I want know that have any program can help me do this,
I want remote to another computer ( Include WIndows n Linux ) to do something as Admin on Win ,n root on linux ,so i can or cannot do it
thanks 4 any helps


----------



## Skie (Mar 15, 2003)

Take a look at this thread: http://www.techsupportforum.com/showthread.php?t=121217


----------



## Cellus (Aug 31, 2006)

If you're running KDE you can also use KDE's Remote Desktop Connection GUI tool (krdc). Just make sure before connecting to change the settings for RDP (if using Remote Desktop) to suit your connection. You may need to, in the case of Remote Desktop, to add the prefix "rdp:/" (without quotations) to the destination. Similarly if you're using VNC to add the prefix "vnc:/".


----------



## zpearldrummerz (Jan 7, 2006)

RealVNC its pretty easy to use, i've used it on windows, it says it should work on linux though.


----------



## Squashman (Apr 14, 2005)

What kind of things do you need to do thru the remote connection. Alot of my administration is done thru Secure Shell. I don't ever really need a graphical interface.

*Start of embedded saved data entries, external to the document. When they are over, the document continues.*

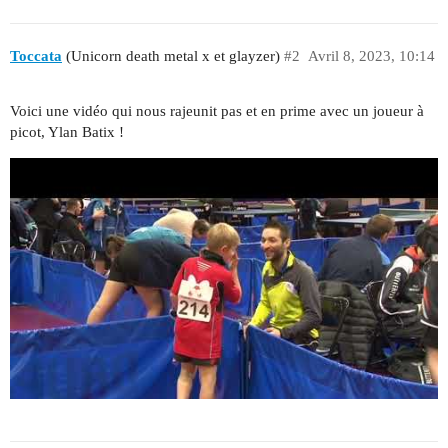
Toccata
(Unicorn death metal x et glayzer)
#2
Avril 8, 2023, 10:14
Voici une vidéo qui nous rajeunit pas et en prime avec un joueur à
picot, Ylan Batix !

TightVNC for linux works pretty good.

FreeNX is slowly becoming the Graphical Remote Desktop connection used by most people on linux. It is faster and more secure then VNC. CosmoPod uses it and I have an account with them. It is pretty awesome.


----------



## teh_chris (Nov 2, 2006)

are you trying to remote desktop from a linux box to a windows box? if so you want to use rdesktop it ships with a lot of linux distros now.


----------